Although there exist studies on the accuracy and performance of these
frameworks, the quality of on-device deep learning frameworks, in terms of
their robustness, has not been systematically studied yet. In this paper, we
empirically compare two on-device deep learning frameworks with three
adversarial attacks on three different model architectures. We also use both
the quantized and unquantized variants for each architecture. The results show
that, in general, neither of the deep learning frameworks is better than the
other in terms of robustness, and there is not a significant difference between
the PC and mobile frameworks either.
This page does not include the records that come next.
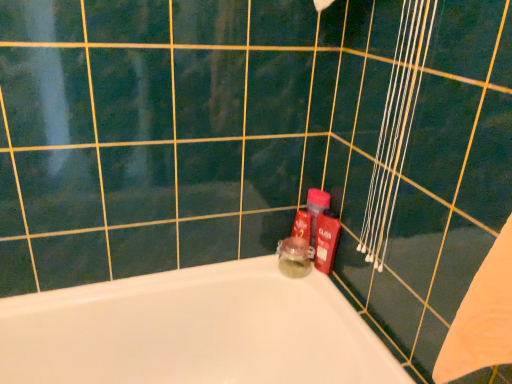 This screenshot has height=384, width=512. Find the location of `free space in front of translucent glass jar at center, acting as the 1th toiletry starting from the left`. free space in front of translucent glass jar at center, acting as the 1th toiletry starting from the left is located at coordinates (324, 302). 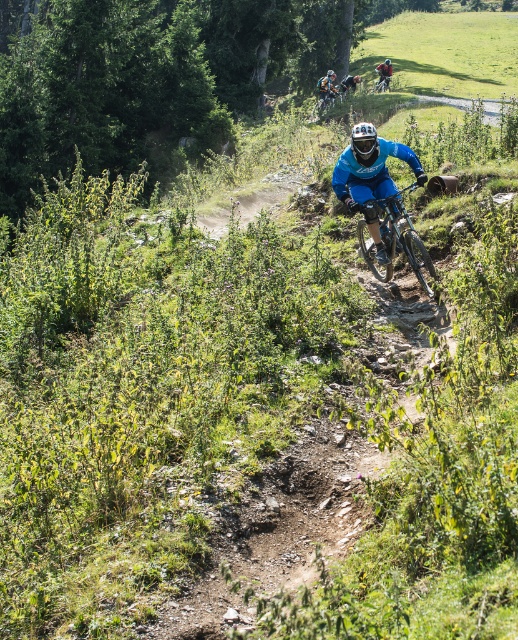 Question: Is blue matte bicycle at center wider than shiny blue frame at center?

Choices:
 (A) no
 (B) yes

Answer: (B)

Question: Which of the following is the farthest from the observer?

Choices:
 (A) (433, 296)
 (B) (380, 67)
 (C) (382, 154)

Answer: (B)

Question: Which object appears farthest from the camera in this image?

Choices:
 (A) blue matte helmet at upper center
 (B) shiny blue frame at center

Answer: (A)

Question: Can you confirm if shiny blue frame at center is positioned to the right of blue matte helmet at upper center?

Choices:
 (A) no
 (B) yes

Answer: (A)

Question: Which of the following is the closest to the observer?

Choices:
 (A) shiny blue frame at center
 (B) blue matte bicycle at center
 (C) blue matte helmet at upper center

Answer: (A)

Question: Can you confirm if blue matte bicycle at center is smaller than shiny blue frame at center?

Choices:
 (A) yes
 (B) no

Answer: (A)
However, in cases like Boundary attack,
mobile version is more robust than PC. In addition, quantization improves
robustness in all cases when moving from PC to mobile.
中文翻译:
移动平台上深度学习框架的稳健性分析
随着近来现代移动设备计算能力的增强,基于机器学习的繁重任务(例如人脸检测和语音识别)现在已成为此类设备的组成部分。这需要框架在移动设备上执行机器学习模型(例如,深度神经网络)。尽管存在关于这些框架的准确性和性能的研究,但尚未系统地研究设备端深度学习框架在鲁棒性方面的质量。在本文中,我们凭经验比较了两个设备端深度学习框架与针对三种不同模型架构的三种对抗性攻击。我们还为每个架构使用量化和未量化的变体。结果表明,一般来说,两种深度学习框架在鲁棒性方面都不优于另一种,PC 和移动框架之间也没有显着差异。但是,在边界攻击等情况下,移动版本比 PC 更健壮。此外,当从 PC 移动到移动设备时,量化提高了所有情况下的稳健性。
更新日期:2021-09-22
中文翻译:
移动平台上深度学习框架的稳健性分析
随着近来现代移动设备计算能力的增强,基于机器学习的繁重任务(例如人脸检测和语音识别)现在已成为此类设备的组成部分。这需要框架在移动设备上执行机器学习模型(例如,深度神经网络)。尽管存在关于这些框架的准确性和性能的研究,但尚未系统地研究设备端深度学习框架在鲁棒性方面的质量。在本文中,我们凭经验比较了两个设备端深度学习框架与针对三种不同模型架构的三种对抗性攻击。我们还为每个架构使用量化和未量化的变体。结果表明,一般来说,两种深度学习框架在鲁棒性方面都不优于另一种,PC 和移动框架之间也没有显着差异。但是,在边界攻击等情况下,移动版本比 PC 更健壮。此外,当从 PC 移动到移动设备时,量化提高了所有情况下的稳健性。